Мы пришли в саманный домик, стоявший неподалеку от Кривого колена[32]. Там нас встретили две похожие друг на друга девушки, наверное сестры. Девушки переусердствовали, готовясь к встрече: густо накрасили губы, ресницы и вылили друг на дружку ничуть не меньше кувшина розового масла, так что мне показалось, будто я попал в парфюмерную лавку. Якуб-хан принес угощения: леденцы, мороженое из слежавшегося снега и сиропа, печенье, миндаль и вино. Ах вы, нуристанцы, так и не отказались от своих вредных привычек, сказала одна из сестер, но вина выпила с удовольствием.
Якуб-хан был выходцем из Нуристана, труднодоступной горной области, долгое время остававшейся своеобычным островком; там поклонялись своим непонятным богам и возливали виноградное вино. У нуристанцев глаза и волосы были светлые; говорили, что они потомки воинов Александра Македонского. Правда, глаза Якуб-хана были серы, но волосы – черная шевелюра, стоявшая дыбом, паколь[33]на них едва держался.
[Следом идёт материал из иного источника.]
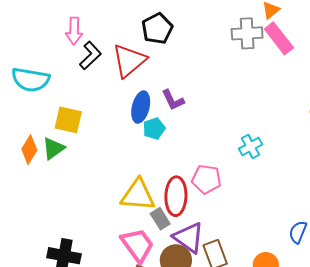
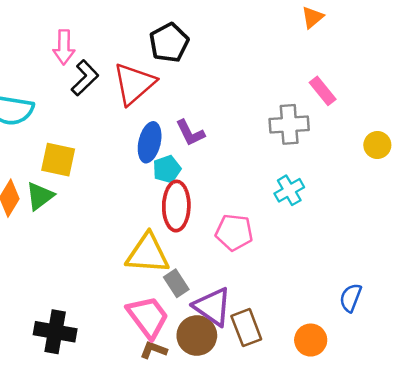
gray cross: (247, 33) -> (289, 124), moved
pink rectangle: (279, 38) -> (323, 91), moved, size x0.7
red ellipse: (176, 196) -> (176, 206), moved

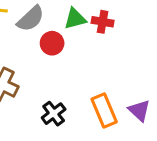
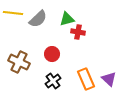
red cross: (103, 22) -> (78, 32), moved
red circle: (52, 43) -> (52, 54), moved

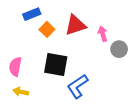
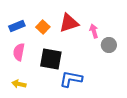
blue rectangle: (32, 14) -> (17, 26), moved
pink semicircle: (15, 67) -> (19, 52), moved
blue L-shape: (78, 86) -> (71, 79), turned 45

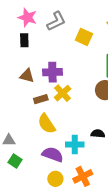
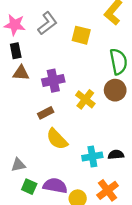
brown triangle: (27, 76) -> (21, 73), moved
yellow cross: (63, 93) -> (85, 99), moved
black semicircle: (98, 134) -> (116, 155), moved
purple semicircle: (53, 154) -> (55, 186), moved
От вина все быстро захмелели, худенькая большеглазая сестра начала танцевать, виляя бедрами; она пыталась изобразить героиню из индийского фильма. Якуб-хан, я и толстушка хлопали в ладоши. Потом танцовщица накинула вдруг прозрачный платок на шею Якуб-хана и увела его за ширму. Я остался наедине с толстушкой. Она лукаво смотрела на меня. Я уже сообразил, что это за сестры… и вино ударило мне в голову. Да и с самого начала я догадывался, куда мы идем, хотя Якуб-хан и не говорил прямо, что это за место. Но когда толстушка предложила погасить свет, я оробел, да что там оробел, я перетрусил и даже решил воспользоваться темнотой – и удрать. Не тут-то было. Едва померк свет, толстушка схватила меня за руку, притянула к себе. Она прижала обе мои руки к своим бедрам, благоухавшим розовым маслом… И миг спустя я сам не знаю как уткнулся в самый источник благоухания, в волосы и губы толстушки, и половина моего туловища оказалась между двух гор согнутых ног – и это уже был не я, Джанад, а джинн, раздувающий ноздри и роняющий слюни, джинн гибкий, как лук. Мое тело, оказывается, уже знало эту науку, оно повиновалось всем движениям толстой сестрицы.